Marvel has yet to do a truly street-level look at super heroes, so why not do a movie about one of my favorite characters, Luke Cage? Imprisoned for a crime he didn’t commit, Cage gained super powers after being experimented on, proved his innocence, and devoted his life to standing up for the disenfranchised. He’s super strong and he has bulletproof skin. Maybe set this one in Chicago? At least 40 people were shot in Chicago this weekend, so bulletproof skin would really come in handy up in the Windy City. I mean, I’m sure at least half of those shootings were in fact the work of upstanding gun owners defending their rights and probably even preventing gun-toting criminals from going on massive killing sprees, so Chicago already has heroes—but one more couldn’t hurt!


Ms. Marvel


The newest character on this list, Ms. Marvel is a Muslim teenager from New Jersey who fights crime with her amazing shape-shifting powers. This would make a great movie, as the character is funny and relatable, which aren’t things you normally see associated with Muslims on-screen. Usually when you see a Muslim person in a movie they’re either angry, evil, or super soulful and self-sacrificing to the point they seem more martyr than man. I wonder what’s going on with those schoolgirls Boko Haram kidnapped? I read that Nigerian President Goodluck Jonathan spent $1.2 million hiring a public relations firm to spin the story and his response in a more favorable light. If I was the father of one of those missing girls I might find that a little frustrating. Like, at least the President isn’t going to stand by and let my daughter being kidnapped and possibly sold into slavery ruin his reputation. Wouldn’t want my bad news to screw up his legacy. Also, did you know that the Nigerian Armed Forces have confirmed that they were warned four hours in advance about the attack on the school, but were unable to do anything about it because they were too over-extended? The world is such a brutal, cruel place sometimes. Anyway, I bet a Ms.
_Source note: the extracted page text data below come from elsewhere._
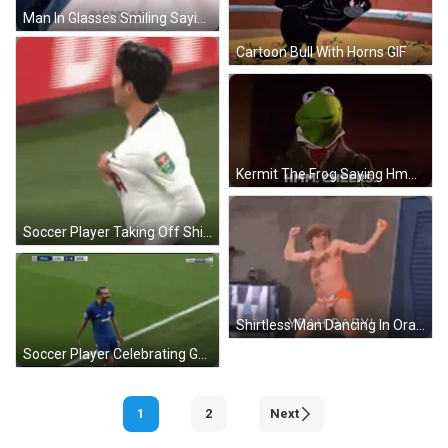
Man In Glasses Smiling Saying Yeah Baby GIF
Cartoon Bull With Horns GIF
Kermit The Frog Saying Hmm Cheers GIF
Soccer Player Taking Off Shirt GIF
Shirtless Man Dancing In Orange Underwear GIF
Soccer Player Celebrating Goal GIF
1
2
Next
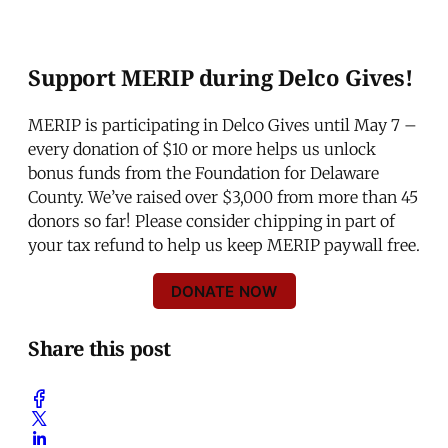
Support MERIP during Delco Gives!
MERIP is participating in Delco Gives until May 7 –
every donation of $10 or more helps us unlock
bonus funds from the Foundation for Delaware
County. We’ve raised over $3,000 from more than 45
donors so far! Please consider chipping in part of
your tax refund to help us keep MERIP paywall free.
DONATE NOW
Share this post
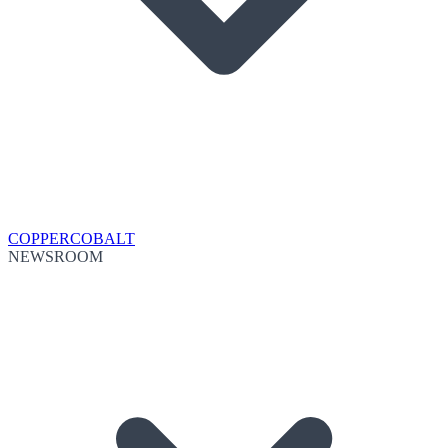
COPPER
COBALT
NEWSROOM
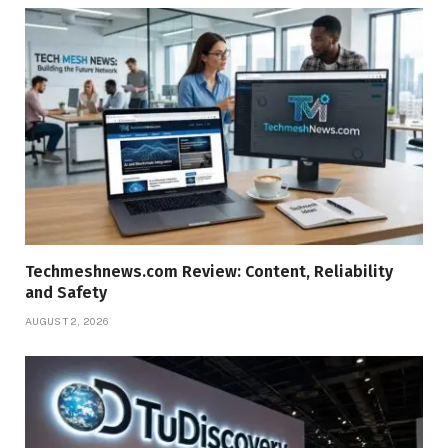
Techmeshnews.com Review: Content, Reliability
and Safety
AUGUST 2, 2026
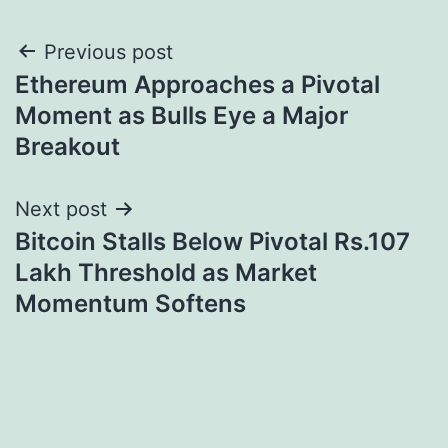
Post
Previous post
Ethereum Approaches a Pivotal
navigation
Moment as Bulls Eye a Major
Breakout
Next post
Bitcoin Stalls Below Pivotal Rs.107
Lakh Threshold as Market
Momentum Softens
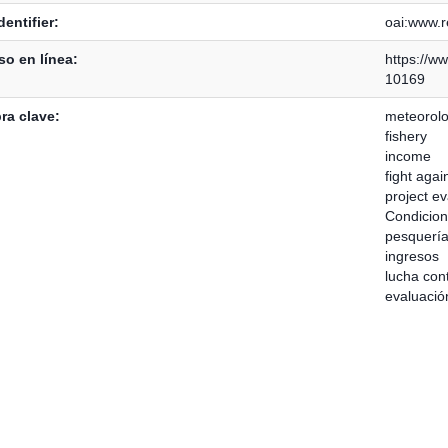
dentifier:
oai:www.re
o en línea:
https://ww
10169
ra clave:
meteorolo
fishery
income
fight agai
project ev
Condicion
pesquerí
ingresos
lucha con
evaluació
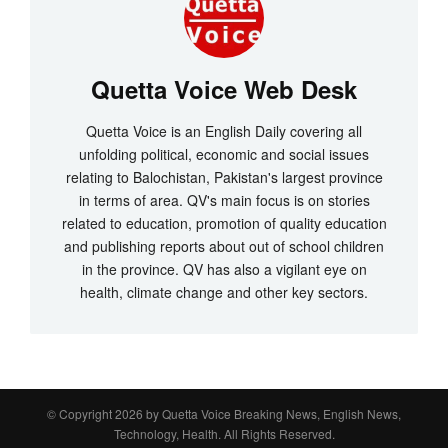
Quetta Voice Web Desk
Quetta Voice is an English Daily covering all
unfolding political, economic and social issues
relating to Balochistan, Pakistan's largest province
in terms of area. QV's main focus is on stories
related to education, promotion of quality education
and publishing reports about out of school children
in the province. QV has also a vigilant eye on
health, climate change and other key sectors.
© Copyright 2026 by
Quetta Voice Breaking News, English News,
Technology, Health
. All Rights Reserved.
Marvel movie would be a big hit.


The Inhumans


The title refers of course to an ancient race of superhuman alien/human hybrids that the Fantastic Four discovered living on the moon, and has nothing to do with the way the North Korean leadership views the thousands of prisoners laboring in slave camps. I get the confusion, though. You hear about these people being beaten and tortured, starving to death, and you hear Inhuman and that’s what comes to mind. But no, the movie would probably be about Blackbolt, king of the Inhumans, dealing with the mutinous machinations of his evil brother Maximus the Mad. I just hope they do justice to Lockjaw, Blackbolt’s enormous dog with the power of teleportation—a power I’m sure some of those poor prisoners wish they had!


Namor the Sub-Mariner


Ever have one of those nights when it’s 3 a.m. and you’re wide-awake thinking there isn’t anything you wouldn’t do to hear a kind word from another human being? Like, you just want to be reassured, but you’re not sure what you need to be reassured about. You’re uneasy about something you can’t articulate. Anyway, I bet they’ll make a fucking Namor movie eventually.